DIRECTIONS FOR THIS TASK
For this exercise, return exactly the lines of the material below that begin at the one with "新闻动态 (451, 98)" and stop after the one with "海耐PET覆膜防腐瓦 (601, 634)".

RECORDS SUPPLIED
____________________

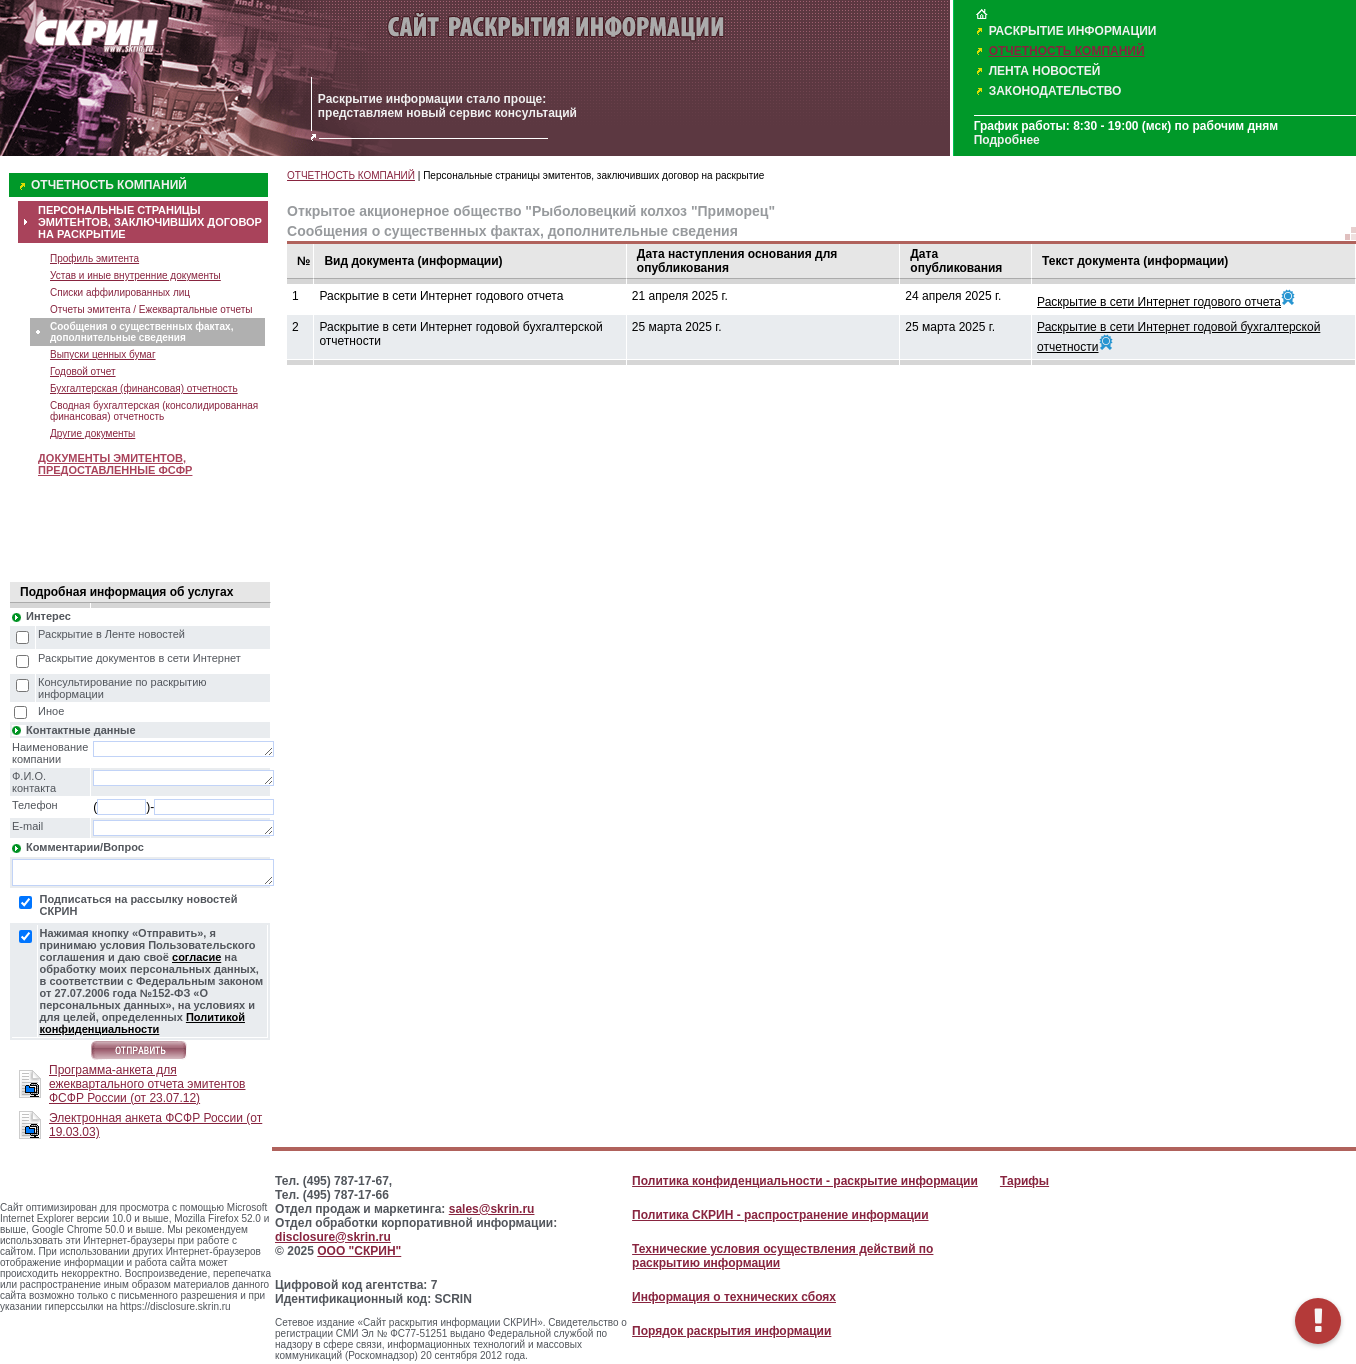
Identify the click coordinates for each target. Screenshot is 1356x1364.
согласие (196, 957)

____________________

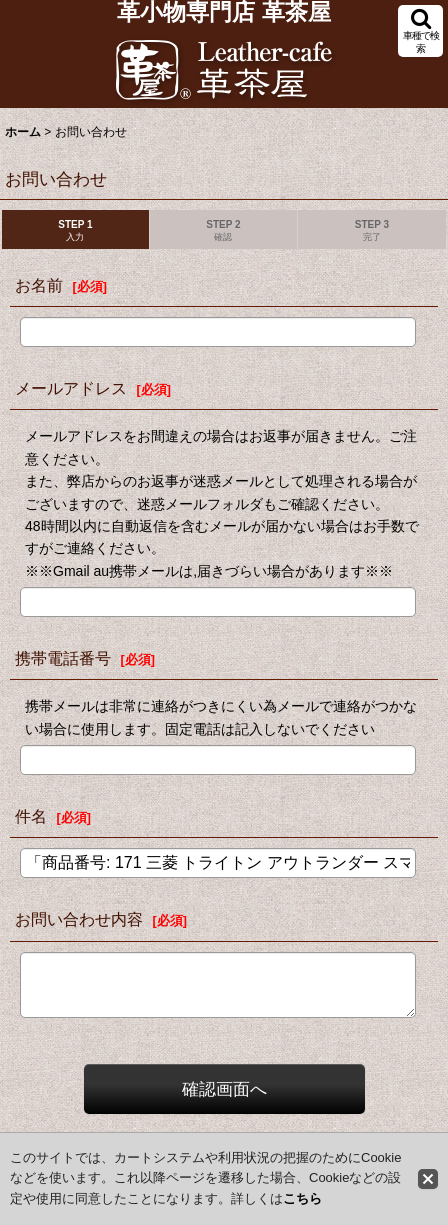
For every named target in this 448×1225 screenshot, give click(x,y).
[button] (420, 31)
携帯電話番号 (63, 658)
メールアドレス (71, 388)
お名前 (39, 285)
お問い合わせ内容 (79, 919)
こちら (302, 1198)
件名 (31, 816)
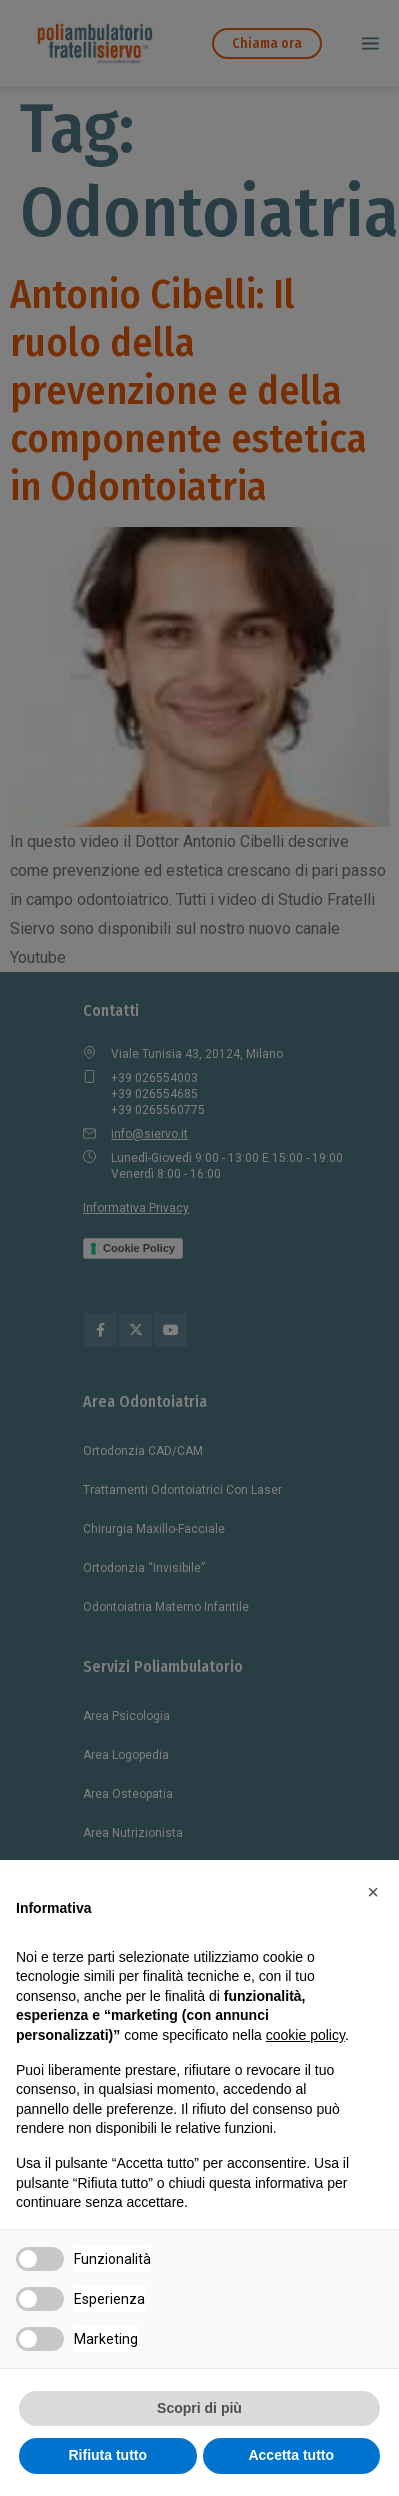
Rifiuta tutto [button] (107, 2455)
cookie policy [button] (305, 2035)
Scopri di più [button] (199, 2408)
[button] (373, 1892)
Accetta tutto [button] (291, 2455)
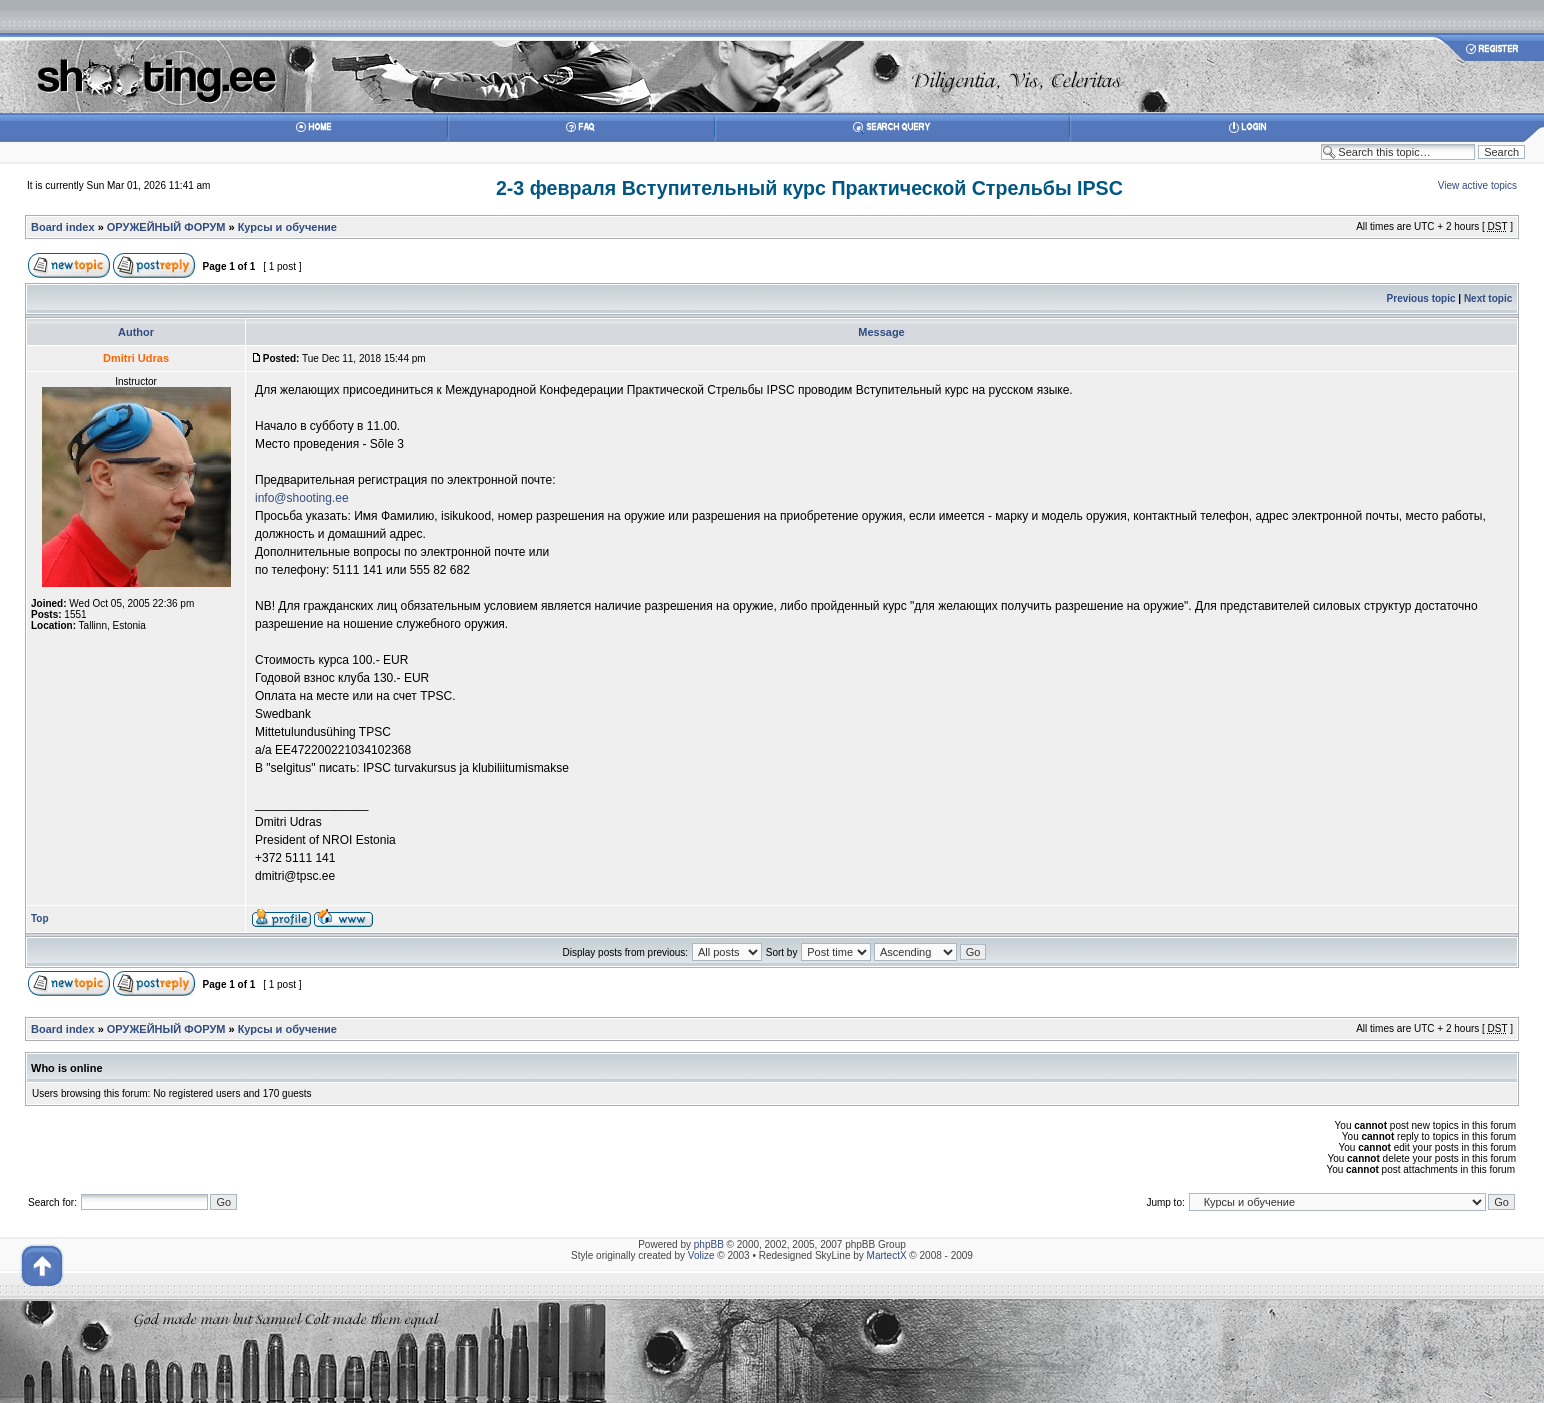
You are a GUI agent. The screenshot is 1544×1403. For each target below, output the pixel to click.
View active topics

____________________

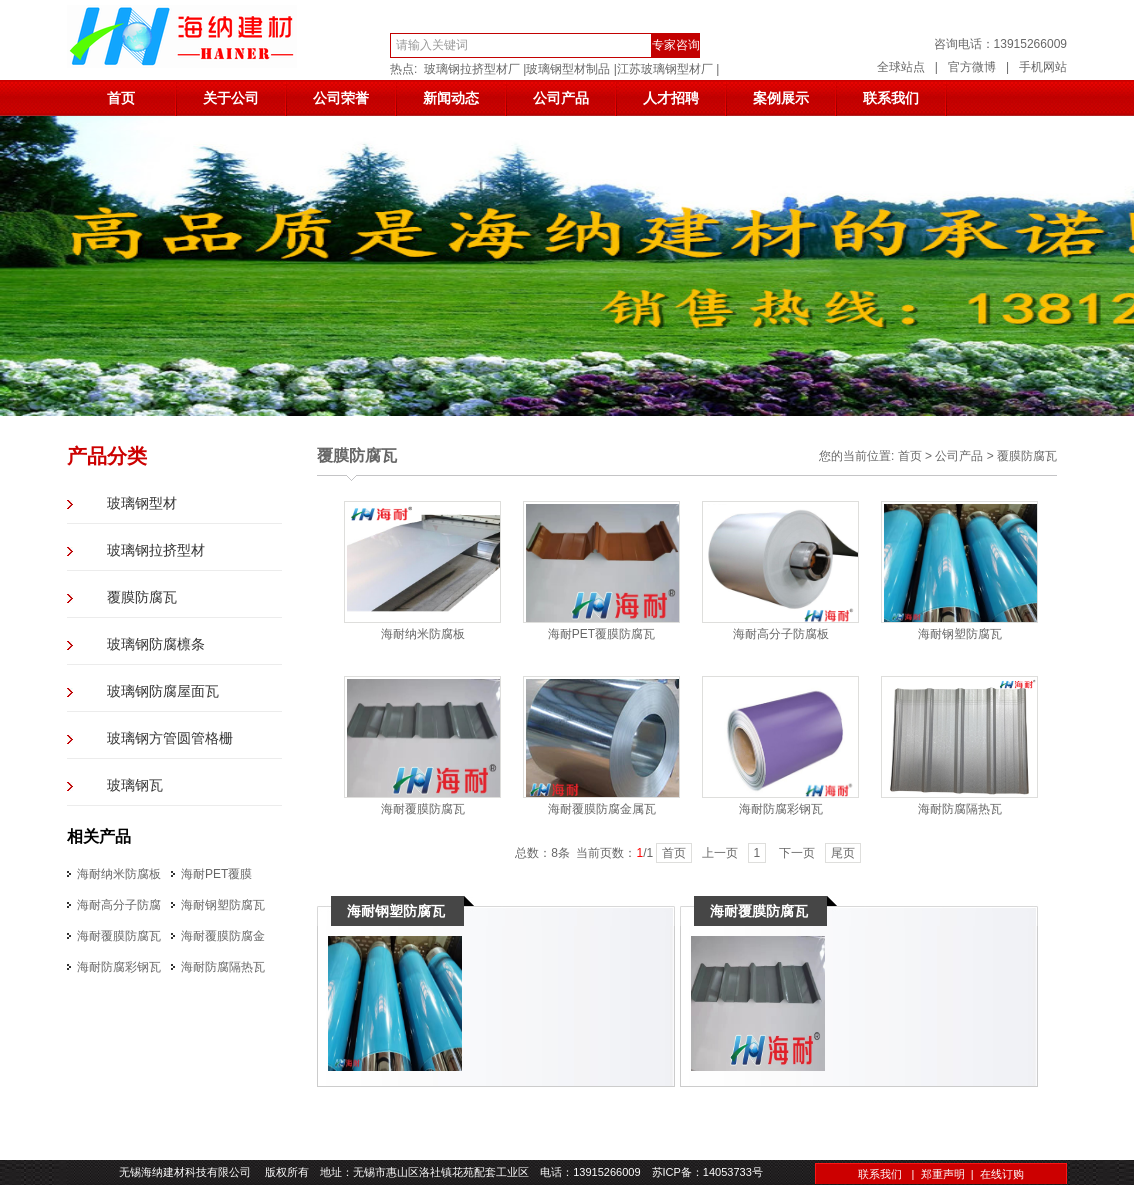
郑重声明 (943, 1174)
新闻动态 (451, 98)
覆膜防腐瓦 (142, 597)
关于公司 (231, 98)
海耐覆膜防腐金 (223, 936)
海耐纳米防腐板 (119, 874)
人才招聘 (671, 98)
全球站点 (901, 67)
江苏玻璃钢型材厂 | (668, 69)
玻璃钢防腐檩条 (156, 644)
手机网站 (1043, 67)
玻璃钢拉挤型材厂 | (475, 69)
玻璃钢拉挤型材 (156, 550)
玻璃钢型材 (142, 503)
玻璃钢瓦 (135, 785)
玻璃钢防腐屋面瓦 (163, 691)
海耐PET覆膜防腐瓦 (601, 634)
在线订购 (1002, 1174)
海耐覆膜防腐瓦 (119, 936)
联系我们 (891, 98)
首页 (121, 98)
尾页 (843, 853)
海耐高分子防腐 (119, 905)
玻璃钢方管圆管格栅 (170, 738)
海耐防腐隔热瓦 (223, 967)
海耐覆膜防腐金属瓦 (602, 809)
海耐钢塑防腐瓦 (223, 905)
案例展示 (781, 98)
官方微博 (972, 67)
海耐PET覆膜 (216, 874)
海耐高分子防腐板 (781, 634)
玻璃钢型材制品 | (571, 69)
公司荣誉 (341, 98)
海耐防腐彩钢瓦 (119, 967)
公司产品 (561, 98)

____________________

RESPONSE TO THE EXERCISE
新闻动态 (451, 98)
覆膜防腐瓦 (142, 597)
关于公司 (231, 98)
海耐覆膜防腐金 (223, 936)
海耐纳米防腐板 (119, 874)
人才招聘 (671, 98)
全球站点 (901, 67)
江苏玻璃钢型材厂 | (668, 69)
玻璃钢防腐檩条 (156, 644)
手机网站 (1043, 67)
玻璃钢拉挤型材厂 | (475, 69)
玻璃钢拉挤型材 (156, 550)
玻璃钢型材 (142, 503)
玻璃钢瓦 (135, 785)
玻璃钢防腐屋面瓦 (163, 691)
海耐PET覆膜防腐瓦 (601, 634)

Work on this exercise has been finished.